Religious employers and faith-based organizations are breathing a sigh of relief as the White House moves to make good on Trump’s pledge to roll back the contraceptive mandate. Federal officials are reportedly finalizing a rule that will roll back Obama-era requirements that force employers to offer health insurance plans that include controversial forms of birth control. The White House Office of Management and Budget said it was in the process of reviewing an “interim final rule” to remove the mandate, which would undo one of the most unconstitutional aspects of Obamacare with or without a full repeal.
The move is not unexpected; Trump signed an executive order at the outset of May that directed his cabinet to look for healthcare regulations that were butting up against “conscience-based objections to the preventive-care mandate.” And, as the New York Times pointed out, he made it clear what he wanted when he praised the Little Sisters of the Poor in the Rose Garden while signing the order. That was no coincidence, seeing as how the religious organization was, until recently, locked in a lawsuit against the Obama administration over the contraceptive mandate.

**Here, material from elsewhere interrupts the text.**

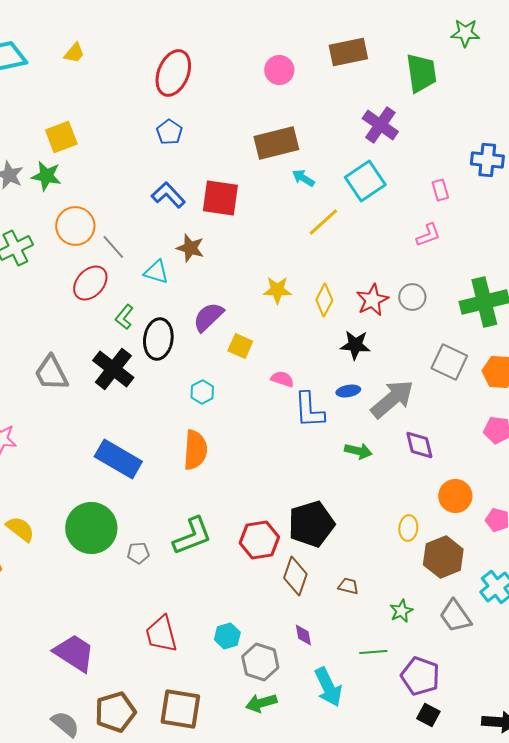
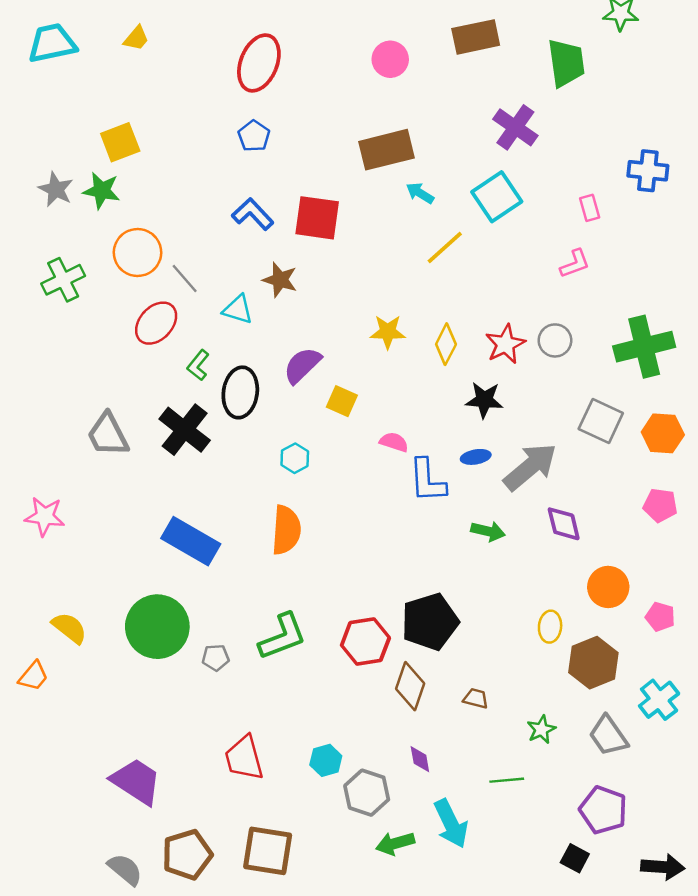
purple pentagon: (420, 676) -> (603, 810), moved
green arrow: (261, 703) -> (395, 843), moved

“With this executive order,” Trump told them, “we are ending the attacks on your religious liberty.”
The National Women’s Law Center vowed to sue the administration if it repealed the controversial rule, but as Ed Morrissey pointed out on his Hot Air blog, such lawsuits would be unlikely to succeed. To win, the activists would have to prove that the Trump administration is standing in the way of women who need access to contraceptive care. But the Centers for Disease Control conducted a study in 2009 that demonstrated that “contraceptive use in the United States is virtually universal among women of reproductive age: 99 percent of all women who had ever had intercourse had used at least one contraceptive method in their lifetime.”

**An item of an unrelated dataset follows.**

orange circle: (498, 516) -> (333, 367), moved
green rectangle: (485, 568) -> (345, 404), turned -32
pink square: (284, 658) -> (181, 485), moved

Access to contraceptives has not been a legitimate problem in the U.S. for a long time – certainly for a much longer period of time than the Affordable Care Act has been around. It won’t be a problem after the administration scraps these rules.

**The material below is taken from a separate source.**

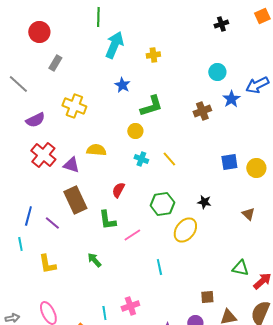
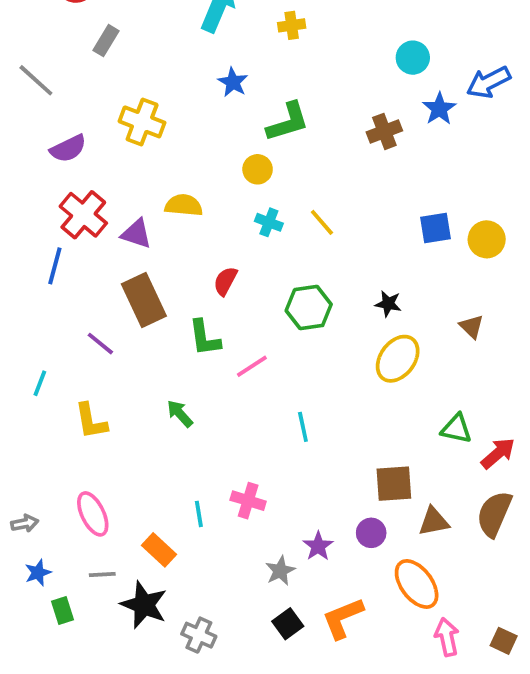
blue line: (28, 216) -> (55, 266), moved
yellow ellipse: (185, 230) -> (398, 359), moved
cyan line: (20, 244) -> (40, 383), turned 32
brown square: (207, 297) -> (394, 484), size x1.5
pink cross: (130, 306) -> (248, 501), turned 36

Of course, the Democrats never cared about solving a “problem” in the first place, and that has been borne out by the many court decisions striking down the Obama administration’s tireless attempts to regulate religious beliefs. This was always about making faith illegal – or, to put it another way, to replace faith in God with faith in government.
Trump can’t bring back America’s religious beliefs with an executive order, but he can certainly allow those Americans who choose faith to do so without risking their businesses, their jobs, or their very freedom.